A tiger can’t change his spots, and Jr. was a tiger when it came to women. This is where Tony Sponetti entered the picture.

Sponetti was a cheap hood I’d rolled up a few years before for some petty larceny. Now he was back and the skel had an eye on the Exeter cash. On a trip to Atlantic City while his wife was home, Sponetti noticed that Exeter Jr. was making time with Michelle Lander, a dancer in a small speakeasy off the Boardwalk.

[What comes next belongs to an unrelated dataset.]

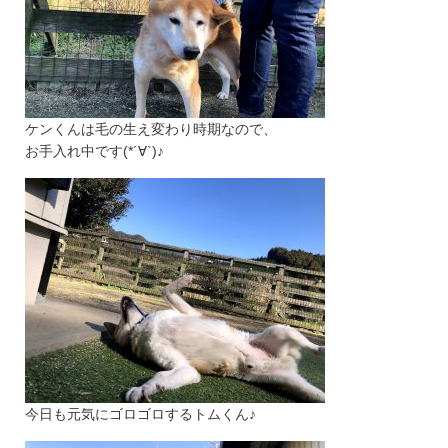
ケンくんは毛の生え変わり時期なので、
お手入れ中です(*´∀`)♪
今日も元気にゴロゴロするトムくん♪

Michelle Lander was a sexy platinum blonde with an eye for money and a body to get it. Exeter was no easy mark- he was the easiest. He hooked himself. Soon Sponetti was getting $500 a week, from daddy Sr.’s account, to keep his trap shut. It was sweet.

Sr. had spared no expense when it came to his son. First the wedding expenses, then the Sponetti dough, then the quickie Reno divorce.

By 1929 Helen Audubon, a woman who looked the other way, and often, finally had enough and Jr. dropped her without even a thank you. That put Sponetti on ice, especially when Jr. did the legal ring-a-ding and remarried. But not to Michelle Lander. That honey pot had been left in Atlantic City to attract the local bees.

From here the Exeter Jr. story falls into the usual mess a man with limited morals and unlimited cash makes for himself. Married and divorced three more times by 1935, in debt and bailed out a dozen more, Exeter Jr. was finally making a go of a small gin mill when Sponetti came back.

Sponetti had stewed since he lost the cash from the Lander deal, and now he had a way of making some more. Johnny Jr. was into him for a ton of dough from the dog races and Sponetti was calling in his marker.

 But daddy wasn’t going to save him this time. It was 1936 and the balance in the bank account was low enough to notice and Sr. told little Johnny that enough was enough.

 Gathering his courage and acting like a man for the first time in his life, he stood up to Tony Sponetti.

 And Sponetti shot him dead.

No moral here, no lesson to be learned. Just another story I picked up in the hills of Hollywood.

I’m Hollywood Russell and that was the singular tale of Johnny Exeter Jr.